### Task to carry out
Nothing but the lines from the start of the entries through the line holding "Inderes pitää todennäköisenä, että" is to be repeated, exactly and with pictures excluded.

### Data for the task
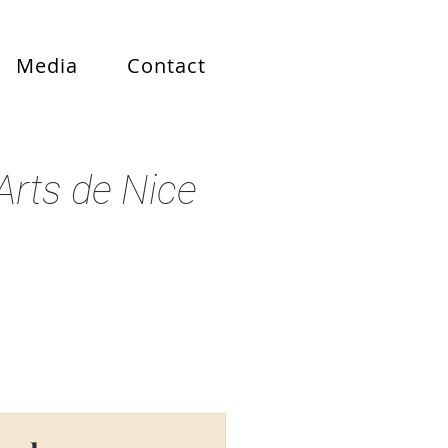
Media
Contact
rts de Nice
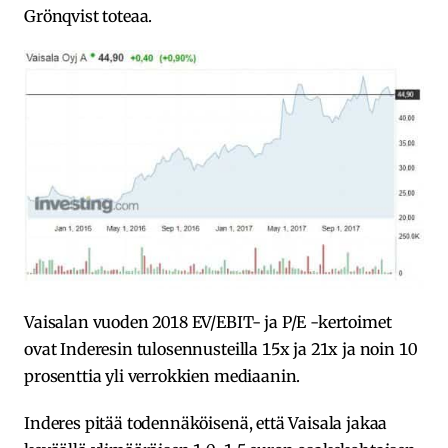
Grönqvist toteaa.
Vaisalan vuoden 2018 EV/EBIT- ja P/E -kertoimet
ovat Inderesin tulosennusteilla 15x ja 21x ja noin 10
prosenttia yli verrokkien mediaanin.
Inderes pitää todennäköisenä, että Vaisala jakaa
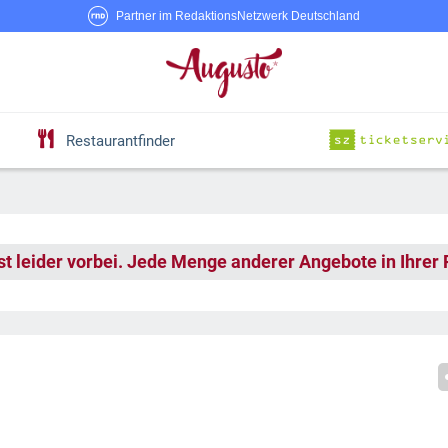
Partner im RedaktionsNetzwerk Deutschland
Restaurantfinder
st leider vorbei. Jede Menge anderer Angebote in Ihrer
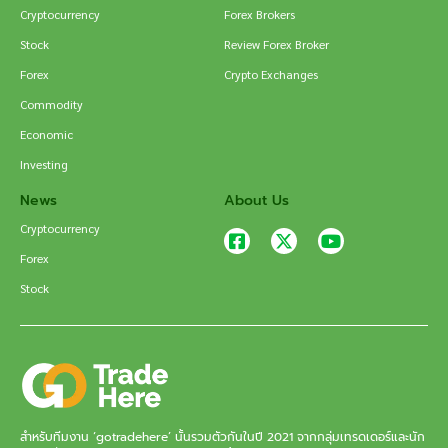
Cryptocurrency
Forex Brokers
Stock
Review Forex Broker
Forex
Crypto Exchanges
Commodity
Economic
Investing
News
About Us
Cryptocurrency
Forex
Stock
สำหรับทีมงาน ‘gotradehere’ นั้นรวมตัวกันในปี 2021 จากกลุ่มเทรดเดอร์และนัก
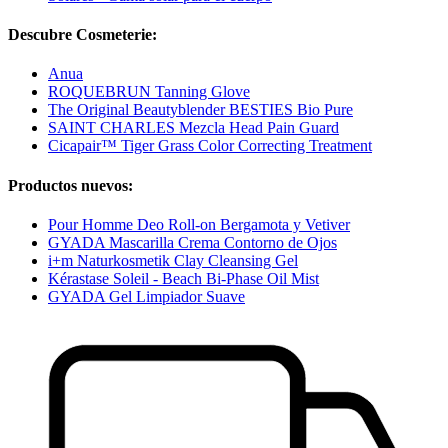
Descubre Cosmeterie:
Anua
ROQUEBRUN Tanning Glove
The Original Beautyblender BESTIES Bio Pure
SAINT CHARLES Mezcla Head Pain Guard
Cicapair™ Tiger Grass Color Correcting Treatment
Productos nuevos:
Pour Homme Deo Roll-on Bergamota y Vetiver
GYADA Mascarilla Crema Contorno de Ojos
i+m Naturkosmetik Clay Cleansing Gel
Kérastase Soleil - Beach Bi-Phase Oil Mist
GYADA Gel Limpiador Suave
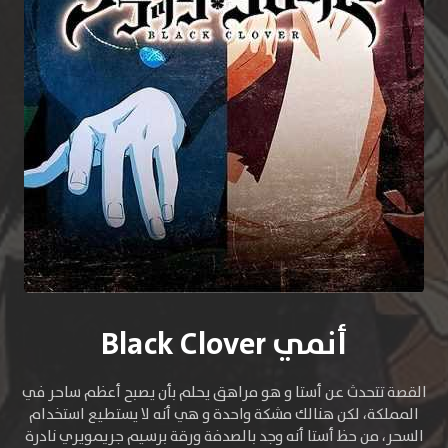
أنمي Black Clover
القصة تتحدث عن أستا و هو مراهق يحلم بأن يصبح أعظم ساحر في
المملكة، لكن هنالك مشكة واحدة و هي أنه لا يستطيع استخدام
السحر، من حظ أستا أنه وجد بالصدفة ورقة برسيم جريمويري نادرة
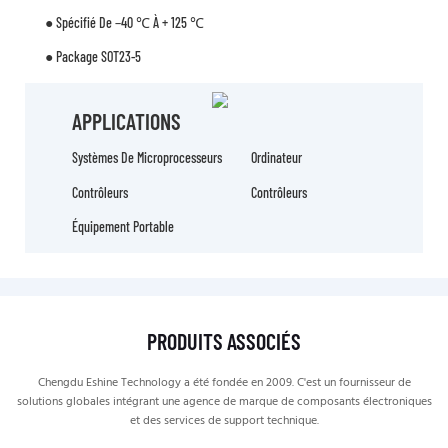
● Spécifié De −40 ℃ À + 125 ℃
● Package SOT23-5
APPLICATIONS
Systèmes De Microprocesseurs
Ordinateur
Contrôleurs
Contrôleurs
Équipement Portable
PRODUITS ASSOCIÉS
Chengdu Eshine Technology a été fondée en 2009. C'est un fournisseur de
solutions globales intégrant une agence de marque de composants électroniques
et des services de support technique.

### Finished task
Media
Contact
rts de Nice
Grönqvist toteaa.
Vaisalan vuoden 2018 EV/EBIT- ja P/E -kertoimet
ovat Inderesin tulosennusteilla 15x ja 21x ja noin 10
prosenttia yli verrokkien mediaanin.
Inderes pitää todennäköisenä, että Vaisala jakaa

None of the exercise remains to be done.